Yalnız kalmaktan küçüklükten beri korkardım. Herkes bilirdi bunu. En çokta Doruk. Beni hiç yalnız bırakmadı. Her güneş battığında her yer karanlık olduğunda yanımda olurdu. Bilirdi beni. En iyi o bilirdi. En iyi o sarardı. Bazen babamdan bile yakın olurdu bana. Herşeyden yakın ve herkesden uzak tutardı beni kendine. 

Geleceğim ve geçmişim arasındaki ince çizgimdi o. Sadece artık geçmişim olarak kalıcaktı. Ya da küçük bir umut parçası bizi geleceğe taşıyacaktı. 

Bu biraz karıncanın fili taşıması gibi oluyordu düşününce. Çünkü o küçük umut yok olmak üzereydi. Küçük umudum yok oluyordu. Doruğum gidiyordu. Herşey anlam kazanırken herkes anlam kaybediyordu. Elimden bir şey gelmemesi beni yoruyordu, düşündürüyordu. Üzüyordu. Olmuyordu.

Herşeyi içime atmaktan yoruldum. Onun o halini düşünmekten, kimseye şuanda hislerimden bahsedememekten, ağlamaktan, gülmekten, hayattan, nefes almaktan herşeyden yoruldum.

*Umudun kalmadı* dedi içimdeki üzgün ses. Bende ekledim kendi kendime. Öyle canım ölmek istiyor ki.Çok ölmek istiyorum. Biraz ölmek istiyorum. Ben ölmeliyim. Uykuda gibi. Biraz ölmeliyim. Çok yorgunum. Belkide .... artık uyanmam.

Kendi kendime düşünürken bekleme odasındaki koltuklardan birine gözlerime hakim olamadım. Ve düşüncelerimle kendimi derin uykuma teslim ettim. 

--------------------------------------------------------

Gözlerim ağır ağır açılırken gece durmadan ağladığım için şişen göz kapağım gözüme baskı uyguluyordu. Keşke şuanda hissettiğim tek baskı bu olsaydı.

Beren bulunduğum koltuğun yanındaki koltukta benim gibi uyuya kalmış gibi görünüyordu.
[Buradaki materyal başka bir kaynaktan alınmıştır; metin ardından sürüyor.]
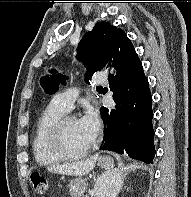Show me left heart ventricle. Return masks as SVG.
Segmentation results:
<instances>
[{"mask_svg":"<svg viewBox=\"0 0 191 197\" xmlns=\"http://www.w3.org/2000/svg\"><path fill=\"white\" fill-rule=\"evenodd\" d=\"M89 141L80 129L77 120L69 121L64 130V144L71 153H79L89 146Z\"/></svg>","mask_w":191,"mask_h":197,"instance_id":"b2bd125f","label":"left heart ventricle"}]
</instances>
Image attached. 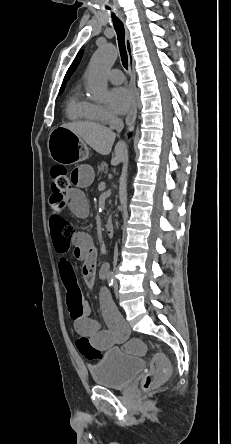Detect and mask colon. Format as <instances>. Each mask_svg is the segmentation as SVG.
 <instances>
[{"mask_svg":"<svg viewBox=\"0 0 231 444\" xmlns=\"http://www.w3.org/2000/svg\"><path fill=\"white\" fill-rule=\"evenodd\" d=\"M51 176V192L52 196L61 198L66 195L70 189V182L67 169L61 165H55L50 170ZM76 346L79 352L90 361L98 360L102 353L95 348L87 337H80L76 341ZM129 351L135 354H144L146 346L144 342L139 339H131L127 343ZM169 375V364L165 356L157 353L153 356L150 364V370L143 379V388L149 389L152 386L162 382Z\"/></svg>","mask_w":231,"mask_h":444,"instance_id":"1","label":"colon"}]
</instances>
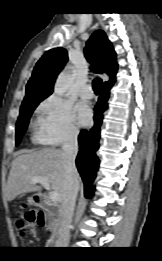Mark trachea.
<instances>
[{"instance_id": "1", "label": "trachea", "mask_w": 162, "mask_h": 261, "mask_svg": "<svg viewBox=\"0 0 162 261\" xmlns=\"http://www.w3.org/2000/svg\"><path fill=\"white\" fill-rule=\"evenodd\" d=\"M101 85H102V80L100 78H95L93 80V89L96 94L100 93Z\"/></svg>"}]
</instances>
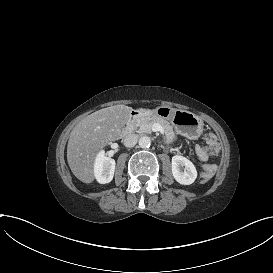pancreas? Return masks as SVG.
Returning <instances> with one entry per match:
<instances>
[{"label":"pancreas","instance_id":"obj_1","mask_svg":"<svg viewBox=\"0 0 273 273\" xmlns=\"http://www.w3.org/2000/svg\"><path fill=\"white\" fill-rule=\"evenodd\" d=\"M158 123L164 129V133L166 136V143L169 144L173 142L176 138L175 133L173 131V126L170 125L168 121L158 116H146V117H138L136 119V132L137 133H147L150 134L152 132L153 124Z\"/></svg>","mask_w":273,"mask_h":273}]
</instances>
Poyrazın bana doğru yaklaşmasıyla uzandığım koltukta oturur pozisyona gelip yanıma oturması için elimle koltuğu işaret ettim. Onunda gözleri şişmişti. 
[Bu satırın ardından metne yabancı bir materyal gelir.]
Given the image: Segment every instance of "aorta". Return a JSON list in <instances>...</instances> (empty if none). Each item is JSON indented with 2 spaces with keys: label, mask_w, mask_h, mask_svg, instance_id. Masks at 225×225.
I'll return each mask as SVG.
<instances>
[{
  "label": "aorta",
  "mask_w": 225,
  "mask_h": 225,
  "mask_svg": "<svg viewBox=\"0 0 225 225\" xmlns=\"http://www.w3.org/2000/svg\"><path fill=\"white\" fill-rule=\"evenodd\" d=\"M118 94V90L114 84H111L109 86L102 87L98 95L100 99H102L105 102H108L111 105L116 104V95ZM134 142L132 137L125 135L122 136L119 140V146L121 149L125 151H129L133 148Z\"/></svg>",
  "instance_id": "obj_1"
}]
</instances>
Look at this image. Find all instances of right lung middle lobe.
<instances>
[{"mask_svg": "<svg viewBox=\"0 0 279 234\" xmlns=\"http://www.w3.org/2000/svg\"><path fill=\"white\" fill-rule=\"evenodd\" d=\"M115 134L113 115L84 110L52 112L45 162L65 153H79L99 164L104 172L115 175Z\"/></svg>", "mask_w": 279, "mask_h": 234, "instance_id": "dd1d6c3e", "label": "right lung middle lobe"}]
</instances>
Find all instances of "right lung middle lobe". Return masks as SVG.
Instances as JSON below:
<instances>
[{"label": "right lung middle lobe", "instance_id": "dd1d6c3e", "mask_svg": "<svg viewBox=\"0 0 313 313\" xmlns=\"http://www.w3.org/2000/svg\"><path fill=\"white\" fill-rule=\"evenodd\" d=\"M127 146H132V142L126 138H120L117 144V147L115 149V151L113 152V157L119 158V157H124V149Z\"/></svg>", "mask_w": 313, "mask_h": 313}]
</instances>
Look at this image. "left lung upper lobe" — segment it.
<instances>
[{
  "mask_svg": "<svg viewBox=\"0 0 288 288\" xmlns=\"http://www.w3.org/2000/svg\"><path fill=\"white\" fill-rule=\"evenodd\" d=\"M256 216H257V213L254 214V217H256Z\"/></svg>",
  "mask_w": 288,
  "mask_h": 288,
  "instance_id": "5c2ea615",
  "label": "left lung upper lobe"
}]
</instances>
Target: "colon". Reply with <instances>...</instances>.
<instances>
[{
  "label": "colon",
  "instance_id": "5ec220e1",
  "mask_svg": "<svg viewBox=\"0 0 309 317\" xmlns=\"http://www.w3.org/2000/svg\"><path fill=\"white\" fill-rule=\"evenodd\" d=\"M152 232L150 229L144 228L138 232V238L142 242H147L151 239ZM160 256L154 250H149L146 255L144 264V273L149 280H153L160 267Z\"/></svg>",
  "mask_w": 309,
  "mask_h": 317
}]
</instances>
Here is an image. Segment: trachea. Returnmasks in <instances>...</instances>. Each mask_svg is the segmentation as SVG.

Kolunu omzuma atıp beni kendine çekti. İkizimin kollarında yeni gelen göz yaşlarımı ağırlıyordum.

Doktorun biri yanımıza doğru yaklaşırken ben umutsuzca sadece yerdeki fayansları inceliyordum. Poyraz yavaşça beni koltuğa doğru çevirip oturduğu yerden kalktı.
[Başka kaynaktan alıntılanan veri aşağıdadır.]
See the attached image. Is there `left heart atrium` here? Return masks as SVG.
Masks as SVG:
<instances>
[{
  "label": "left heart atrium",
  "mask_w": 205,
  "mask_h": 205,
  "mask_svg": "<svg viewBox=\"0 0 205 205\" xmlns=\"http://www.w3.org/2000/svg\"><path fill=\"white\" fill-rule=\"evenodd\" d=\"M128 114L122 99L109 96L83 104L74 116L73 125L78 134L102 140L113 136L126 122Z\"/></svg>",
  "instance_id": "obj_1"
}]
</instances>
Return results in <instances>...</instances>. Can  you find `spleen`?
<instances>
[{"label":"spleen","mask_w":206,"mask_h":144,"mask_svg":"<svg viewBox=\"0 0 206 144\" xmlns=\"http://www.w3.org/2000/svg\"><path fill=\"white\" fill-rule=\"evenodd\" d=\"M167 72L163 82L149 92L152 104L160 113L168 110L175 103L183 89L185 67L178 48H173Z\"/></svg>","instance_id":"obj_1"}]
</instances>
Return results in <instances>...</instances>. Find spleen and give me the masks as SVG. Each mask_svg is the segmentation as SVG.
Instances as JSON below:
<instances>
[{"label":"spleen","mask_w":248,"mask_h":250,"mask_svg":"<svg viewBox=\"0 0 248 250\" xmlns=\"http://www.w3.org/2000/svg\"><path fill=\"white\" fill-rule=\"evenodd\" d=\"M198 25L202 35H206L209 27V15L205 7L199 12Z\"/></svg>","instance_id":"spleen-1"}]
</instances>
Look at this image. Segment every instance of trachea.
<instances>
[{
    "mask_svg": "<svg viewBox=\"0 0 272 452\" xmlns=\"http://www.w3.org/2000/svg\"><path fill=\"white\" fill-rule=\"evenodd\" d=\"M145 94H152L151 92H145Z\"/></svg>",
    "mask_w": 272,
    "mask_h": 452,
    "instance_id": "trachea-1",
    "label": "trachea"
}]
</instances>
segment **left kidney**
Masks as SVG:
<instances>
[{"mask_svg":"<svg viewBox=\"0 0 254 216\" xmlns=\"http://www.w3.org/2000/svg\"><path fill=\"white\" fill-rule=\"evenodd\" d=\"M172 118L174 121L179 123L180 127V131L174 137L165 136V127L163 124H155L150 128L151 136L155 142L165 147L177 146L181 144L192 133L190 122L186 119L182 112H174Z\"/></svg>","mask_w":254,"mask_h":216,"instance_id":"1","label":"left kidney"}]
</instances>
" Doruk Bey şuanda gözlerini açtı fakat fazla zamanı kaldığını söyleyemicem, çok yakını olanlar tek tek görebilir. Ama lütfen fazla yormamaya çalışın." 

Doktorun sözlerini duymamla direk Doruğun odasına doğru ilerledim. Hızla kapıyı açıp yavaşça geri kapattım.

Gözlerimdeki yaşlar anlamsızca birden durdu.

Doruk beni görünce çarpık bir gülümsemeyle yerinde kıpırdamaya çalıştı. 

" Lütfen. Yorma kendini." dedim cılız sesimle. Başını onaylar bir şekilde sallayıp bana gülümsemeye çalışıyordu ama onunda içinde fırtınalar koptuğunu biliyordum. 

Şu an ona deli gibi bağırıp neden en başında bize söylemediğini ve tedavi olmadığını sormak istiyordum. Neden bizi şuanda bırakıcağını ve bir daha onu neden göremeyeceğimizi öğrenmek istiyordum. Artık onu istiyordum. Benimle olmasını ve bırakmamasını. Kollarında olmayı. Mutlu olmayı.

Sedyesine doğru yaklaşıp ellerini tuttum. Belkide son kez tutuyordum. Bilmiyorum. Lanet olsun ki hiç bir şey bilmiyorum. Herşey anlamsızdı şuanda.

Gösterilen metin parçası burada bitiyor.